9. The committee recommended strongly that legal scholars, ethicists, and moral theologians address themselves to the unique problems of culpability devolving upon metapsychic operancy. The ancient question of whether the law should take the will for the deed would have to be reopened when, ipso facto, the will was the deed.
***
Debate over the philosophical and legal implications of operancy would beget an avalanche of articles, monographs, and books off and on over the next fifteen years, until the topic received its ultimate resolution in the Intervention. Of course Denis did not serve on the investigating committee. (The fact of his nonparticipation in the destructive metaconcert was proved when the Simbiari Proctorship reopened the inquiry into the Incident in 2017, at Denis's insistence.) Lucille, who had not attended the Sixth Congress because of her confinement with her first son, Philip, did serve. It should be noted that she laid open her personal psychocreative case history to assist the committee in its deliberations, an action that required great courage at the time.

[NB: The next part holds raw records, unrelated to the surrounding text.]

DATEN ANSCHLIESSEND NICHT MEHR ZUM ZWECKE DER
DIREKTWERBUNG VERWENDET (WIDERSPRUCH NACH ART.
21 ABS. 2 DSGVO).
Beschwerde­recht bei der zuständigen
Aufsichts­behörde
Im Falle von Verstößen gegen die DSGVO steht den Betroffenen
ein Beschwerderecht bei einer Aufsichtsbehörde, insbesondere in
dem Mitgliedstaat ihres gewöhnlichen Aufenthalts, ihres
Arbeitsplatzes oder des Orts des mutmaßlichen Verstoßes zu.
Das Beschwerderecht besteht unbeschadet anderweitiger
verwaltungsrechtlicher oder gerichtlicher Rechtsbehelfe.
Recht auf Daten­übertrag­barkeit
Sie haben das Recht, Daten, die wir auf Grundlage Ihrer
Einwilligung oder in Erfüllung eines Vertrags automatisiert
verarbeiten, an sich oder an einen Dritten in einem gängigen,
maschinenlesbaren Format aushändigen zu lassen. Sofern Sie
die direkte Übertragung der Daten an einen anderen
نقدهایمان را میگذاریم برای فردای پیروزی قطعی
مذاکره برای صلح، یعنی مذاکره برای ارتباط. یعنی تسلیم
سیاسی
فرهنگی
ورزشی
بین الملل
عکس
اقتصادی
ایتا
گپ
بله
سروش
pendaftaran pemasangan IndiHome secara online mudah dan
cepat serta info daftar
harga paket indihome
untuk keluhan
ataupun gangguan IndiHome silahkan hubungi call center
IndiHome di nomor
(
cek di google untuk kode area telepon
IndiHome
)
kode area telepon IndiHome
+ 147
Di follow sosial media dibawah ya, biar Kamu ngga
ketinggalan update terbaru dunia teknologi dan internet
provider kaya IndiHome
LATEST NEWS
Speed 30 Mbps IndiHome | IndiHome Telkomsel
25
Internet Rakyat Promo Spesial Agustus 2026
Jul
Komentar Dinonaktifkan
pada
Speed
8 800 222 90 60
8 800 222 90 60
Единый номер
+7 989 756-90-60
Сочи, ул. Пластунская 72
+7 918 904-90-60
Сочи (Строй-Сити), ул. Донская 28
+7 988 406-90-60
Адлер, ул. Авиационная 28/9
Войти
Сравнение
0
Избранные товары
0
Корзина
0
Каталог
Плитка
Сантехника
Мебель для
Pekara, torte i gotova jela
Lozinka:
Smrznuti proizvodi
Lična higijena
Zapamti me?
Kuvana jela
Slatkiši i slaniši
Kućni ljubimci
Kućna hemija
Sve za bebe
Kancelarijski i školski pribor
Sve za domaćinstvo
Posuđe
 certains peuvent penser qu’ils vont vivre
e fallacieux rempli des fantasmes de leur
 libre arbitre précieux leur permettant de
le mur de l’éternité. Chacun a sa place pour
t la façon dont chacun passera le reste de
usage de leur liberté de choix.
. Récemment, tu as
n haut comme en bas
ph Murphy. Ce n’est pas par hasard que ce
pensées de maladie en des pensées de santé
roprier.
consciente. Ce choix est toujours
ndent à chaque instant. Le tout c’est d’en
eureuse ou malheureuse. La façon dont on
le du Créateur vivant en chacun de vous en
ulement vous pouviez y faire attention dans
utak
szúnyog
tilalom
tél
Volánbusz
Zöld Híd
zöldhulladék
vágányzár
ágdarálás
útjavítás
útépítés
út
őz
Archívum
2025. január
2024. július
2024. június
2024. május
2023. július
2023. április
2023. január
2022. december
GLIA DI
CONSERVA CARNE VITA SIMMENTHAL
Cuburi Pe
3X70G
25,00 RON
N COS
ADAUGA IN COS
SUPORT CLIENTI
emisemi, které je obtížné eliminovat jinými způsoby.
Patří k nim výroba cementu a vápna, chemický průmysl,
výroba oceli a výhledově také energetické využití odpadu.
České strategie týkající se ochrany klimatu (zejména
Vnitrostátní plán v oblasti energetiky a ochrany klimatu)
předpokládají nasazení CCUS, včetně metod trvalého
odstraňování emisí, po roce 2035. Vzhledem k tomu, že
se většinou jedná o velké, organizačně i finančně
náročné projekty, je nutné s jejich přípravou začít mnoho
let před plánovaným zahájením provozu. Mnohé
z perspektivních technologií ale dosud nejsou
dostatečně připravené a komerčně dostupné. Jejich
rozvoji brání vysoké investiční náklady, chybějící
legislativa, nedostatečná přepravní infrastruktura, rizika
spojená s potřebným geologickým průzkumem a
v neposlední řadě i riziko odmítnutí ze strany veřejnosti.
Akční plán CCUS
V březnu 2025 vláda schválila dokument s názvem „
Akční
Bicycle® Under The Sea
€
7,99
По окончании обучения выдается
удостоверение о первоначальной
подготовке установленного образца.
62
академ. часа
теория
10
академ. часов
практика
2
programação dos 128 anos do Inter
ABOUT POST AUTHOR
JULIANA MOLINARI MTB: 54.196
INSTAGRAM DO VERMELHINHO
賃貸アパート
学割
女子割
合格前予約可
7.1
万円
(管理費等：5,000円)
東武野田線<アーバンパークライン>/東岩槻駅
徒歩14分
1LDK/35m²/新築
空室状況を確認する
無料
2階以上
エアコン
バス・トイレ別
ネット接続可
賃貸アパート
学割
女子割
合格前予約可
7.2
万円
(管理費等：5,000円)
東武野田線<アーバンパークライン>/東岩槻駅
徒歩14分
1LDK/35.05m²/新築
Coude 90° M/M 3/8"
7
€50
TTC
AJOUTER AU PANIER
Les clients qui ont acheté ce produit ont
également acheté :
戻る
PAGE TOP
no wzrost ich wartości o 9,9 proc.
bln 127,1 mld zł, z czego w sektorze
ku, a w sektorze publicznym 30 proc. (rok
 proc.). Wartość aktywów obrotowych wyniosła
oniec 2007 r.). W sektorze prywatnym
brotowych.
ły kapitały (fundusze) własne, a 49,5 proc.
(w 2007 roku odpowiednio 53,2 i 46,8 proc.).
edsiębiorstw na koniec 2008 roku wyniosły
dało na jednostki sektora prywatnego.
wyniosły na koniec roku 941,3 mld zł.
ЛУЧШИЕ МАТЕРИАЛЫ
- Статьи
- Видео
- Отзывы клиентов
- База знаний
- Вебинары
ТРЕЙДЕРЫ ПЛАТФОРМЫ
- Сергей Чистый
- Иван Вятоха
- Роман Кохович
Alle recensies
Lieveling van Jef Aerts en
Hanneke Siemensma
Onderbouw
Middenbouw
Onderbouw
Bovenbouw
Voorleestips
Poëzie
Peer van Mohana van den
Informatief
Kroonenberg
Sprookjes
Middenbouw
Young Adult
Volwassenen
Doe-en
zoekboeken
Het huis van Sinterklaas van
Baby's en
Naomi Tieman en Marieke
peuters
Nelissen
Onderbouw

Fortunately for her, the committee decided that it was not necessary to include that history in the public record.
You, the entity reading these memoirs, should not get the impression that reaction to the Retributory Incident was as reasoned and high-minded as this chapter may have thus far implied. On the contrary, there was a royal rumpus kicked up in the United States, where the media hashed and rehashed the affair ad nauseam, bringing the term "psychozap" into slang usage, together with the pejorative "head," applied to operants—which was perversely embraced by us and later used as an innocent appellation. As the Third Millennium approached, cranks and fanatics of every sort crept out of the woodwork—most notably the Sons of Earth movement, which claimed worldwide adherents by 1999 and succeeded in disrupting part of the Eighth Metapsychic Congress in London.
The Great California Earthquake gave new life to the prophecies of Nostradamus. Never mind that the prophet's dating for the quake was so ambiguous that it might have referred to any century following the sixteenth, with the locale of the seismic disaster unspecified. Two other pertinent quatrains from Nostradamus were dusted off and presented to the gullible as portents of things to come:
L'an mil neuf cens nonante neuf sept mois,
Du ceil viendra un grand Roi deffraieur.
Resusciter le grand Roi d'Angolmois.
Avant que Mars regner par bonheur.
Apres grand troche humaine plus grande s'appreste,
Le grand moteur des Siecles renouvelle.
Pluie, sang, laict, famine, fer et peste
Au feu ciel veu courant longue estincelle.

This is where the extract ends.